In short, the more you quit, the easier it will become to quit when the going is tough. Eventually such thinking will permeate the training session itself and you’ll quit before those final growth-producing reps can be achieved. It’s a subtle and insidious process.
While planned rest days and a lessening (or cycling) of intensity can be an effective strategy in which to enhance recovery, you should never miss a session due to low motivation. By following through on your commitment to yourself, you’ll gain much inner strength and your training mindset will continue to grow stronger.
“One important thing I want to share with you, because I’m not a sugar-coating kind of guy, is that there will be hard days, days you just don’t want to do anything workout related. These are the days when you’ll have to dig extra deep. Without these hard days, you won’t appreciate the good days.”

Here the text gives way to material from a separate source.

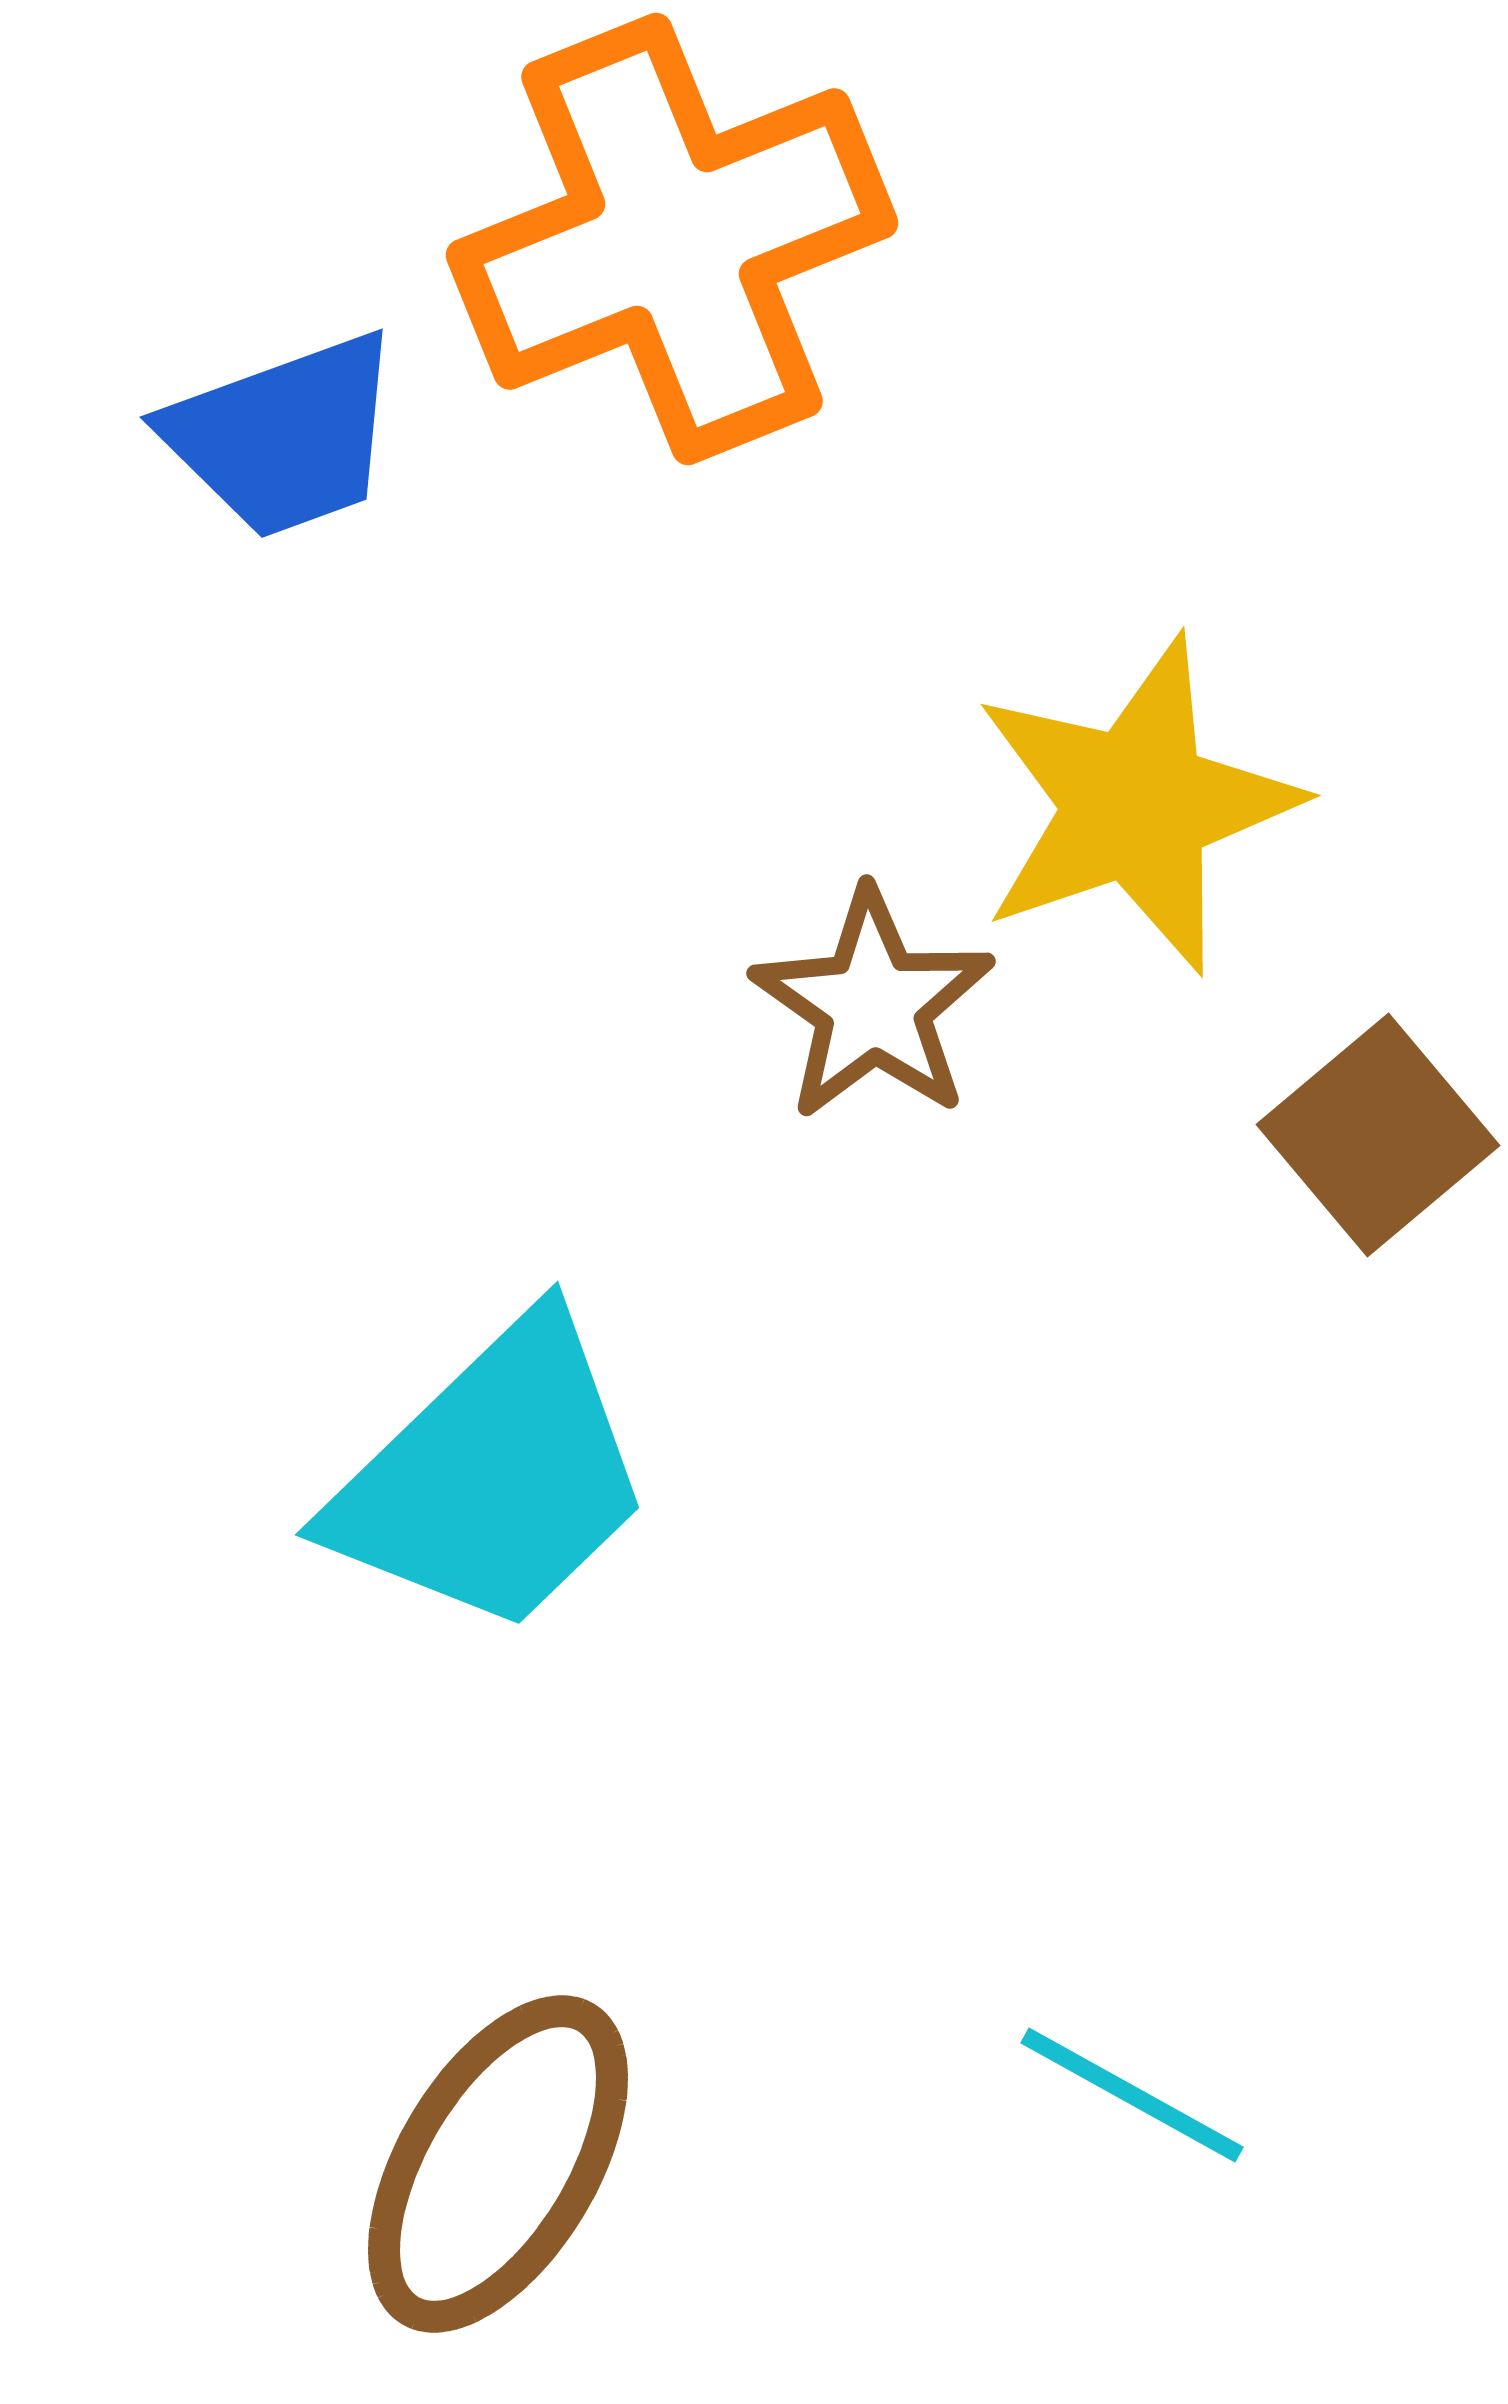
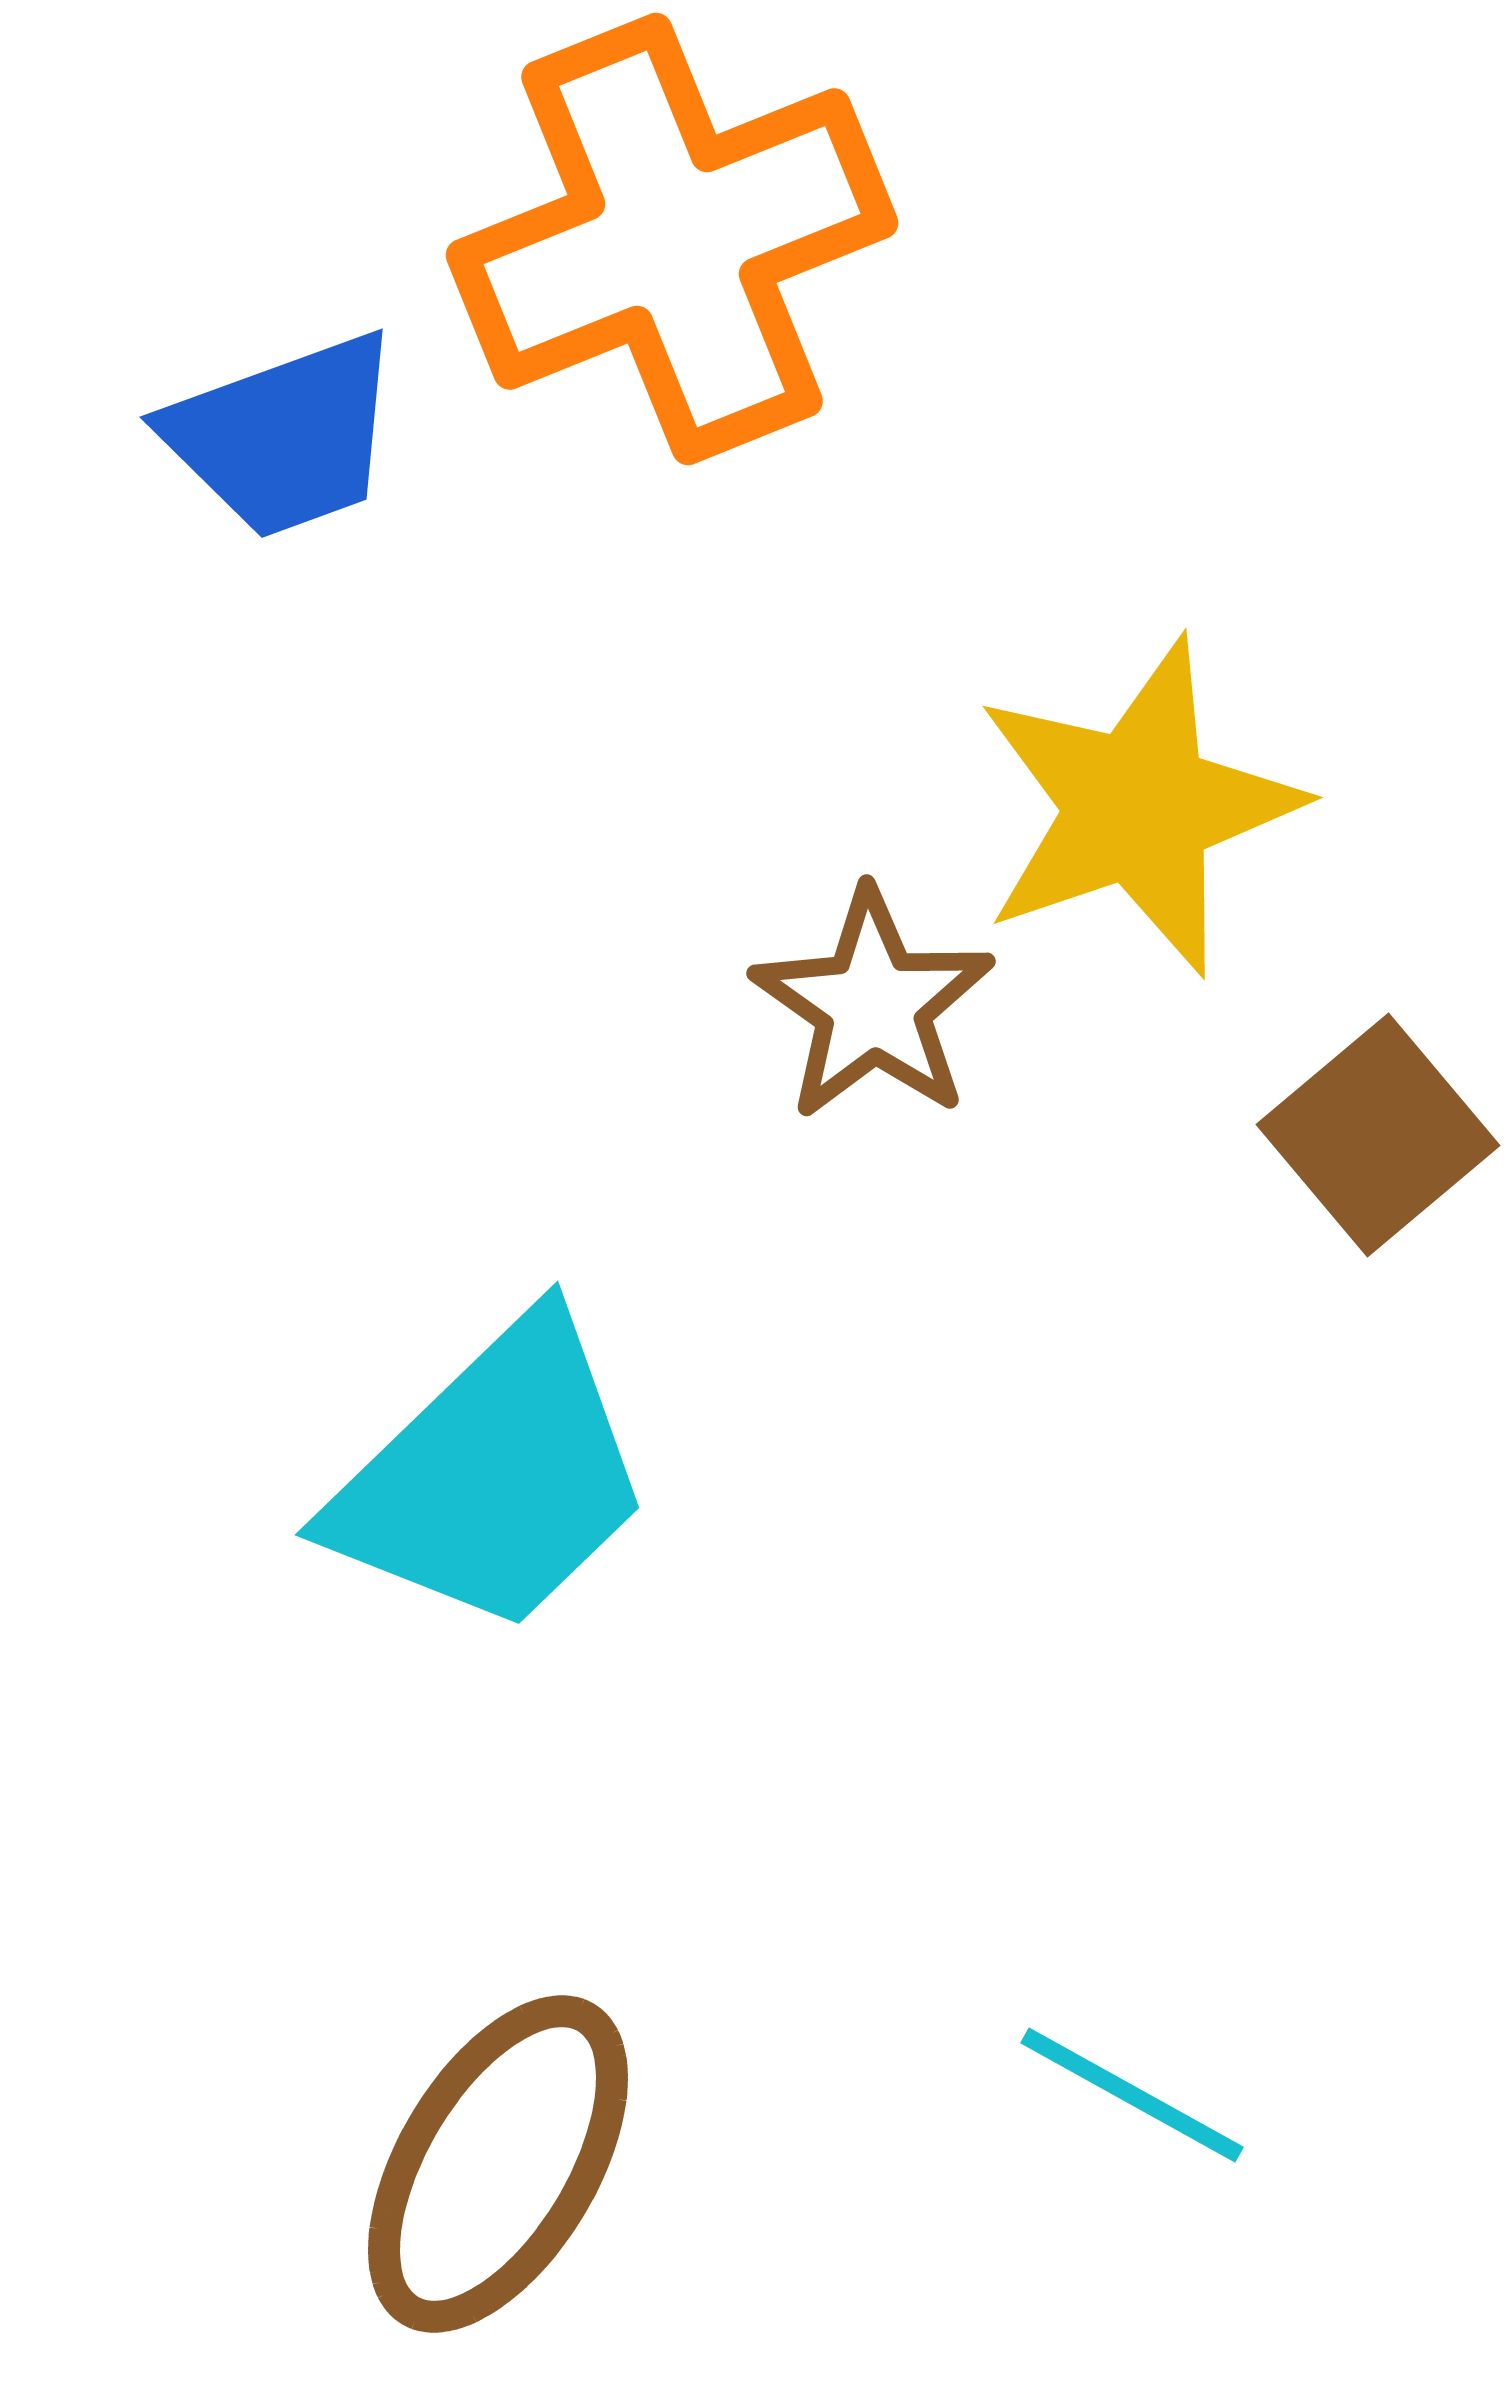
yellow star: moved 2 px right, 2 px down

Some of my best workouts were on days I was the most tired and didn’t want to go anywhere near a gym
If, upon reading this article, you’ve decided to adopt the fitness lifestyle, congratulations, you are now on the path to a lifetime of excellent health and peak performance. But before you get started you’ll need to be sufficiently tooled up and ready to work. In the three instalments to follow, Sean will cover training, nutrition and supplementation, and how he has made these crucial fitness determinants fit into his unique plan of attack.
Before we end this article, Sean has one simple question for you: “Are you ready?”
“If the answer is yes, then let’s do this! If you’re hesitant, it’s only because this may be unknown territory for you. And that’s OK, you have to start somewhere. A journey begins with the first step at any age.”